Frankly, I am puzzled by these assertions based on the expectations of plastic surgeons and of women with breast cancer. In my travels across rural and urban America, I have lectured many plastic surgeons and presented to numerous women's organizations on topics related to reconstructive and oncoplastic breast surgery. I can assure Dr. Urban that there are many plastic surgeons in virtually all cities across America that are willing and interested in performing reconstructive and oncoplastic breast surgery, and that the expectations of women with breast cancer are significantly greater now than they were 5 to 10 years ago. Plastic surgeons are able to more predictably and reproducibly create a breast with natural volume, contour, and positional symmetry, and women are very aware of this fact.
In contrast, I have also attended several oncoplastic symposia that are filled with breast surgeons from cities throughout the United States.
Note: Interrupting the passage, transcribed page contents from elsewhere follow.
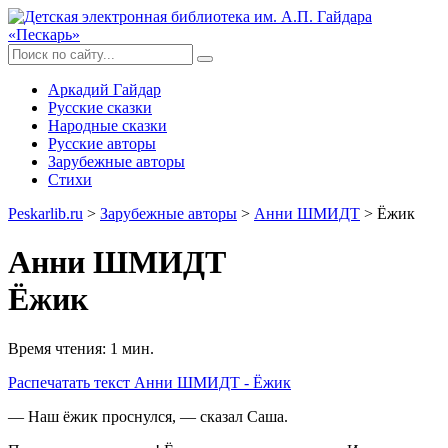
Аркадий Гайдар
Русские сказки
Народные сказки
Русские авторы
Зарубежные авторы
Стихи
Peskarlib.ru
>
Зарубежные авторы
>
Анни ШМИДТ
> Ёжик
Анни ШМИДТ
Ёжик
Время чтения: 1 мин.
Распечатать
текст Анни ШМИДТ - Ёжик
— Наш ёжик проснулся, — сказал Саша.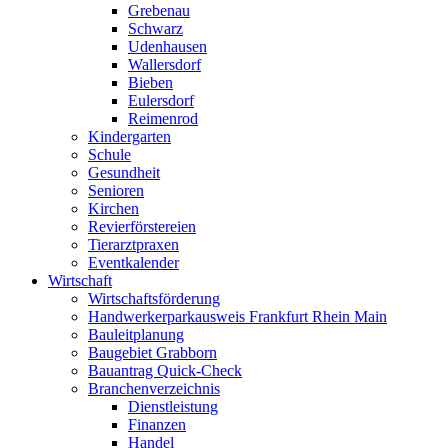
Grebenau
Schwarz
Udenhausen
Wallersdorf
Bieben
Eulersdorf
Reimenrod
Kindergarten
Schule
Gesundheit
Senioren
Kirchen
Revierförstereien
Tierarztpraxen
Eventkalender
Wirtschaft
Wirtschaftsförderung
Handwerkerparkausweis Frankfurt Rhein Main
Bauleitplanung
Baugebiet Grabborn
Bauantrag Quick-Check
Branchenverzeichnis
Dienstleistung
Finanzen
Handel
Ironically, the audience is not composed entirely of those breast surgeons who live in rural America and are frustrated by a lack of plastic surgical support. They are filled to a large degree with breast surgeons from urban America, in which plastic surgical assistance is readily available. It is interesting that they wish to learn about and perform techniques related to plastic surgery of the breast even in circumstances in which plastic surgeons are readily available. I do not know why plastic surgeons in Brazil are unavailable to assist with breast reconstruction. I do not understand the socioeconomic climate, the procedural reimbursement, or the practice patterns responsible for those trends. However, I do know that there are plastic surgeons in almost every city within the United States who are willing to assist with breast reconstruction.
It is clear that some breast surgeons feel that reconstructive plastic surgery of the breast is a simple process.3 I agree that some methods, such as described in the class 1 group, are simple and should be performed by all breast surgeons. Delivery of these procedures by the breast surgeon will certainly benefit our patients.